Climate variability has hit BC farmers and ranchers hard in recent years, between wildfire, flood and drought. Conditions in 2019 were such that 52 census subdivisions became eligible for the federal government’s livestock tax deferral program.
The program provides relief to farmers in areas where forage shortfalls due to excessive drought or moisture total 50% or more.
But in 2020, no regions in BC were deemed eligible for the program, a sharp shift from the dry year of 2015 that saw 123 regions declared eligible.
The shift is good news for producers in some regions, many of whom had been eligible for the program for several years running. Better weather conditions mark a pause of sorts, though livestock producers faced other challenges due to backlogs at feedlots and rising feed costs.
The tax deferral program allows livestock producers to defer a portion of sale proceeds from breeding livestock until the following tax year, reducing their tax burden and allowing them to offset sale income with the cost of replacement animals.

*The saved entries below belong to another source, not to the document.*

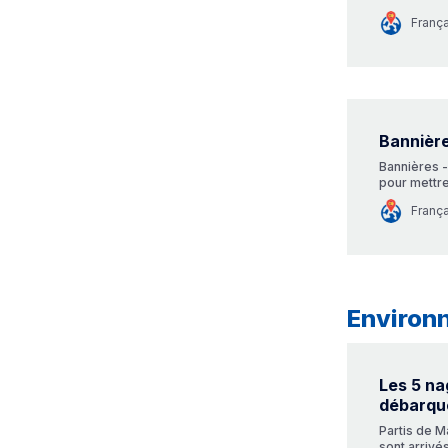
sur notre si
Franç
photos, lien
dans la new
viva…
Bannière
Bannières -
pour mettre
bannières p
Franç
d’accueil e
à fournir :
’Mobi…
Environ
Les 5 n
débarqu
Partis de M
sont arrivé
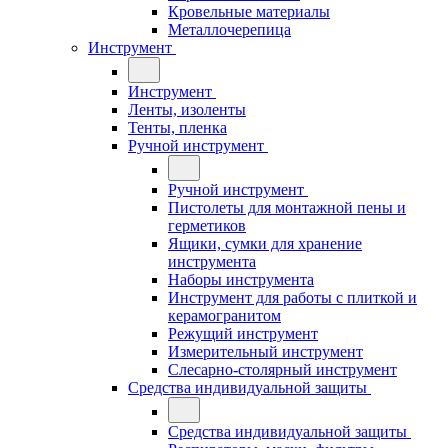
Кровельные материалы
Металлочерепица
Инструмент
Инструмент
Ленты, изоленты
Тенты, пленка
Ручной инструмент
Ручной инструмент
Пистолеты для монтажной пены и
герметиков
Ящики, сумки для хранение
инструмента
Наборы инструмента
Инструмент для работы с плиткой и
керамогранитом
Режущий инструмент
Измерительный инструмент
Слесарно-столярный инструмент
Средства индивидуальной защиты
Средства индивидуальной защиты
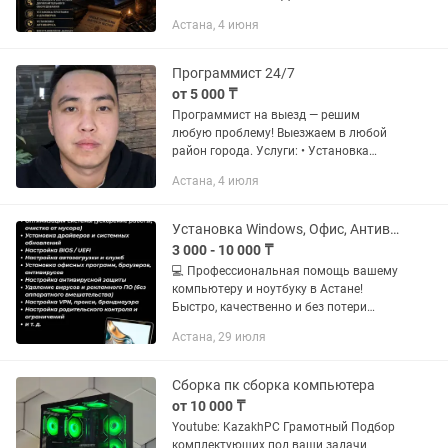
ноутбуков — от 3 000 тг Перенос
Астана, 4 июня
данных — от 3 000 тг Установка
драйверов и программ — от 2...
Программист 24/7
от 5 000 ₸
Программист на выезд — решим
любую проблему! Выезжаем в любой
район города. Услуги: • Установка
Windows • Установка Microsoft Office •
Астана, 4 июля
Обновление драйверов • Установка и
настройка антивирусов •...
Установка Windows, Офис, Антивирус (Выезд и Удаленно)
3 000 - 10 000 ₸
💻 Профессиональная помощь вашему
компьютеру и ноутбуку в Астане!
Быстро, качественно и без потери
ваших данных. Работаю как с выездом
Астана, 29 июля
к вам на дом или в офис (в черте
города Астана), так и удаленно...
Сборка пк сборка компьютера
от 10 000 ₸
Youtube: KazakhPC Грамотный Подбор
комплектующих под ваши задачи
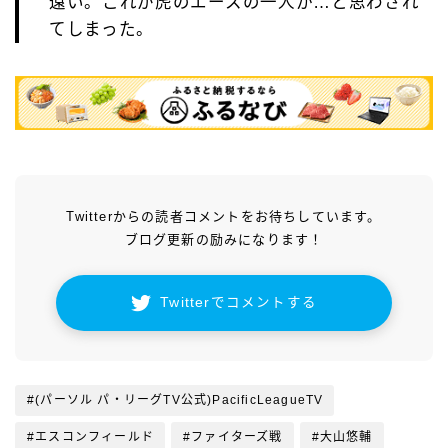
遠い。これが虎のエースの一人か…と思わされ
てしまった。
Twitterからの読者コメントをお待ちしています。
ブログ更新の励みになります！
Twitterでコメントする
#(パーソル パ・リーグTV公式)PacificLeagueTV
#エスコンフィールド
#ファイターズ戦
#大山悠輔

This year could see a return to dry conditions, however. Many regions of the southern Interior, particularly the East Kootenays, reported a below-average snowpack for this time of year on May 15.

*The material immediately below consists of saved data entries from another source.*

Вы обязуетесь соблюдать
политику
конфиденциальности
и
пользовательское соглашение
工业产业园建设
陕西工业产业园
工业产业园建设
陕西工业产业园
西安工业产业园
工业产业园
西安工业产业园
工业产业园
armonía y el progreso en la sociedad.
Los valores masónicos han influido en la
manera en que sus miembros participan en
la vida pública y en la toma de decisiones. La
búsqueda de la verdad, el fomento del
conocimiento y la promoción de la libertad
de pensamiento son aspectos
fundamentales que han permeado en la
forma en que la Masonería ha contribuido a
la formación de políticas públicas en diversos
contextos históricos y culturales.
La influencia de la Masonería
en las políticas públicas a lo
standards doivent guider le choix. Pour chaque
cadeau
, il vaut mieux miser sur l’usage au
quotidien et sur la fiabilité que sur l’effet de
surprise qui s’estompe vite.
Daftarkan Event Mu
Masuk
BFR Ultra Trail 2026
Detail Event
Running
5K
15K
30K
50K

“The combination of early snowmelt and lack of spring rainfall increases the risk for drought and low flow conditions through the summer for many areas in southern BC,” the BC River Forecast Centre reported in its regular water supply bulletin last week.
The most recent report from the federal government’s Canadian Drought Monitor goes a step further, noting that dry conditions are expanding across southern BC.
“Across the Pacific Region, abnormally dry conditions persisted and expanded, including the emergence of moderate drought conditions in the Interior,” it said.